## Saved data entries
[Start of section]

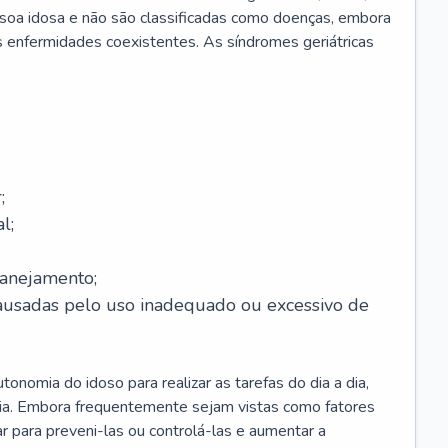
soa idosa e não são classificadas como doenças, embora
 enfermidades coexistentes. As síndromes geriátricas
;
l;
lanejamento;
causadas pelo uso inadequado ou excessivo de
onomia do idoso para realizar as tarefas do dia a dia,
ia. Embora frequentemente sejam vistas como fatores
ar para preveni-las ou controlá-las e aumentar a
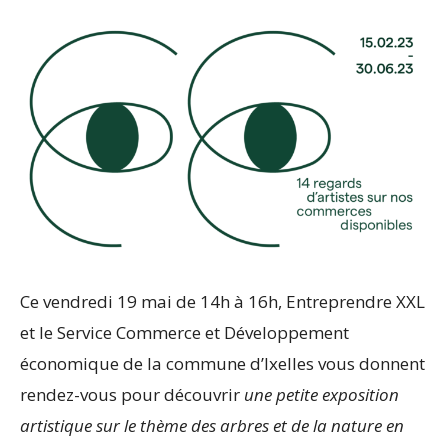
–
Ondernemen
XXL
Ce vendredi 19 mai de 14h à 16h, Entreprendre XXL
et le Service Commerce et Développement
économique de la commune d’Ixelles vous donnent
rendez-vous pour découvrir
une petite exposition
artistique sur le thème des arbres et de la nature en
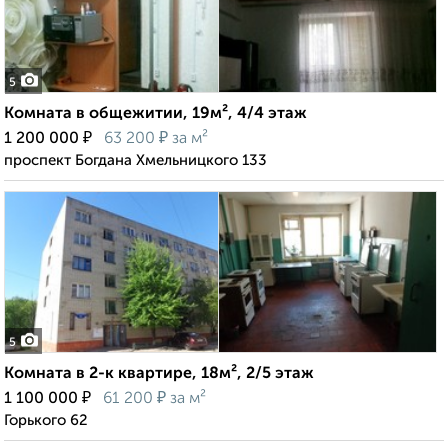
5
Комната в общежитии, 19м², 4/4 этаж
₽
₽
1 200 000
63 200
за м²
проспект Богдана Хмельницкого 133
5
Комната в 2-к квартире, 18м², 2/5 этаж
₽
₽
1 100 000
61 200
за м²
Горького 62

[End of section]

Compute the number of lines in the records that contain the string "этаж", and return that number alone.

2